For the purposes of this discussion, the most important thing to keep in mind is that beginning with the initial stage, after the two parties (donor agency and related government officials) have agreed to the basic principles of the development aid, the cost for project preparation is part of the country's loan.

This stage usually takes more than a year (an average of two years) and involves very expensive experts (consultants). In other words, the recipient country also uses the loan to pay for the experts -- who are mostly foreign nationals.

It means that from the beginning of the loan, most of the money tends to be sent off abroad (to the experts' origins), and only a small amount of the money goes to local beneficiaries through the local experts.

The question is: Who is involved in the decision-making process and in management of the loan? To be frank, the loan negotiations and decisions are always very secret, decided only between the executive side (related officials or ministers under consultation with the head of state) and donors, whereas the legislative or representative body and NGOs (civil society communities) are not taken into account.

It appears that the government/executives are not obliged to involve those two parties in the loan-negotiating process. It seems that parliament and NGOs merely need to know the amount and purpose of the loan once the government reaches an agreement and adds it to the state budget as a funding source for any development project for the next fiscal year.

This process that does not involve the people's representatives (parliamentarian and/or civil groups) is very ironic and must be evaluated. Why?

First, the legislative body is mandated to fight for the people's interests in the policy-making process -- including development agendas.

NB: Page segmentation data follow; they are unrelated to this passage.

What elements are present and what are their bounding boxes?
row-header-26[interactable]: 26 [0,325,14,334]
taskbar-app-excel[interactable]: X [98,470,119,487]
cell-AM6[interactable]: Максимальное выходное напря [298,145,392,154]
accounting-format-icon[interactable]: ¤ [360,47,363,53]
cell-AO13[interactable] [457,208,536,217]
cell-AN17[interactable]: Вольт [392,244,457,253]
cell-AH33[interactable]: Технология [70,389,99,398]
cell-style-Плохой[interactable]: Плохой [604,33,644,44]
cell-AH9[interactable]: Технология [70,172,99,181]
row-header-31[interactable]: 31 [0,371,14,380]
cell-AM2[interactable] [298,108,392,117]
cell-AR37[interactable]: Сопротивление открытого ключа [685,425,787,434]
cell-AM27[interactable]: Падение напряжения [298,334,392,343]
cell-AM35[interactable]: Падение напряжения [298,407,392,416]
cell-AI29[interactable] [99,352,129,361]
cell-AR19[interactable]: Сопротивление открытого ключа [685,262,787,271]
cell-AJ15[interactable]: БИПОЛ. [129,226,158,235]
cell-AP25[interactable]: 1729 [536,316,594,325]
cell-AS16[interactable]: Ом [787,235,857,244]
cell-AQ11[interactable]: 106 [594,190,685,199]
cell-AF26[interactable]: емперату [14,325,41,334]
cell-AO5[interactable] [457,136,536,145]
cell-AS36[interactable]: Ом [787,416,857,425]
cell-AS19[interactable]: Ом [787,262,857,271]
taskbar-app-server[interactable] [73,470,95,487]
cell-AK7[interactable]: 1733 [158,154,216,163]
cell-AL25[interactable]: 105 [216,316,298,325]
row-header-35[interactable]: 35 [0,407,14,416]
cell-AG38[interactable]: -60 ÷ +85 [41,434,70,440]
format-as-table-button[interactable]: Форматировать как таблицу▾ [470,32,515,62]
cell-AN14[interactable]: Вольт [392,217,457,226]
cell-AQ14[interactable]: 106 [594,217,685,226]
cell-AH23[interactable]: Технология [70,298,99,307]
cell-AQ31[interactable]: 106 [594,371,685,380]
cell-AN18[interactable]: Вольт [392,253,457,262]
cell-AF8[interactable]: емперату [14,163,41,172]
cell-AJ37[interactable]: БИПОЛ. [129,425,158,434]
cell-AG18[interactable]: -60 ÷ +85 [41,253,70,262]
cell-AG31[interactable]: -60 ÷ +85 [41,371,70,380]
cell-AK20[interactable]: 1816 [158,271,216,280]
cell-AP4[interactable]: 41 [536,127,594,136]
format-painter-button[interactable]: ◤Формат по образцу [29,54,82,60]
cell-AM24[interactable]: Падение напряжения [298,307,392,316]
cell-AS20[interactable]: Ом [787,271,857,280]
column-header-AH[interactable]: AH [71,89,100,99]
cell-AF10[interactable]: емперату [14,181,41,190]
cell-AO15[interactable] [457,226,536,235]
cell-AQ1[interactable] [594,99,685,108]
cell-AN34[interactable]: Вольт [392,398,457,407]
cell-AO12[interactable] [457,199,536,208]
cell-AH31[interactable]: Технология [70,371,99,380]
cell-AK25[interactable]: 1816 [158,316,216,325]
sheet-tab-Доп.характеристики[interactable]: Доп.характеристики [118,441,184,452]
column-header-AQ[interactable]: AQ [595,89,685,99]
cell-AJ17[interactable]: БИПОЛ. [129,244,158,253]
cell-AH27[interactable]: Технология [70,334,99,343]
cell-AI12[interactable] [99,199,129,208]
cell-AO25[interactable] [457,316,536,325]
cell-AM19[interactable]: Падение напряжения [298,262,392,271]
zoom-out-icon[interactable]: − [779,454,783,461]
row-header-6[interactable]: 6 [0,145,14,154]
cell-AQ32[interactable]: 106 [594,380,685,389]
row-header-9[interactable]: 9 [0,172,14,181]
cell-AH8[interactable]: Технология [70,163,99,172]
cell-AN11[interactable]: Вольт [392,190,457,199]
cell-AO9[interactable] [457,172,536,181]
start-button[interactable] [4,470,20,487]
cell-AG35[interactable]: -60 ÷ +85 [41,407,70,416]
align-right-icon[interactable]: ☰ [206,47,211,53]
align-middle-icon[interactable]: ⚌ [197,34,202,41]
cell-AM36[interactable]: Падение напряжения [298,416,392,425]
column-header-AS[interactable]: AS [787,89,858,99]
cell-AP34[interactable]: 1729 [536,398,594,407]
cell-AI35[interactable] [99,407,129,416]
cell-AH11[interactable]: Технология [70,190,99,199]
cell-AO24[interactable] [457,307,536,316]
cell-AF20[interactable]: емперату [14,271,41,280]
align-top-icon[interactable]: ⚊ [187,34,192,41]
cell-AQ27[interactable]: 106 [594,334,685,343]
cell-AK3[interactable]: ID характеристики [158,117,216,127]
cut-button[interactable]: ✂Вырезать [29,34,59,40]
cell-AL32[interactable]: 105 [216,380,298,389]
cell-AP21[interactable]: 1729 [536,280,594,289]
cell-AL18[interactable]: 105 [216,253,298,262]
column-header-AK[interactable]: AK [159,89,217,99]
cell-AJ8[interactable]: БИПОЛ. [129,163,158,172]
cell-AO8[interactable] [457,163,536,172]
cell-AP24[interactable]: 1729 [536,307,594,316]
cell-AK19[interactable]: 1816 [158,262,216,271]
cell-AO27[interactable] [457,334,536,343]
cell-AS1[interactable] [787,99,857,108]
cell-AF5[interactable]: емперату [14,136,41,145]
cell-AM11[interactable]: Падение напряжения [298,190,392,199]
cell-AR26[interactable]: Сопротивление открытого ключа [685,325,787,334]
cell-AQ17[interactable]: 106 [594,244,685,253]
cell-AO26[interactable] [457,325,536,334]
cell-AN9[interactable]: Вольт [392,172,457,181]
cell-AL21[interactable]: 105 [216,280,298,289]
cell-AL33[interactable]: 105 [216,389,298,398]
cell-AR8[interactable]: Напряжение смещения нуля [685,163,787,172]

Generally speaking, due to their positions and daily activities, civic groups are very close to local communities, and know more about their dynamics, cultures, interests and demands.

Second, it should be kept in mind that loans are heavy burdens for future generations. Obtaining loans by using its natural resources as the guarantee appears to be easy, especially for a country such as Indonesia which is very rich in natural resources. Many countries as well as donor agencies are interested in loaning money to such countries and subsequently are involved in this process of exploitation.

Indeed, loan management in Indonesia (in the reform era) has changed slightly.

It appears that the implementation of loan management in Indonesia has been improving from time to time particularly in promoting good governance and in making an effort to eliminate corruption practices within its bureaucracy -- particularly in the relevant executive branches with which the donor agency works with.

During the past 10 years of Indonesian political transition, many authoritative elites (executive officials, politicians and businessmen) have conspired to capitalize on misused funds, requiring best practice intervention from the donor agency.

But, to some extent, I personally think that donor agencies are also trapped by their own conservative situations. Based on certain requirements, consultant companies are allowed to join tender and are then listed as permanent business partners of the donor agency -- regardless of the quality of their work.

Donor agencies are being ambushed by formal qualifications, without paying more attention to the rising number of better qualified new consultant groups which consist of more educated people, with high integrity and personal moral responsibility.

Without reforming consultant involvement within a donor-sponsored project, donor agency/ies may be seen as misusing funds on loan-based projects.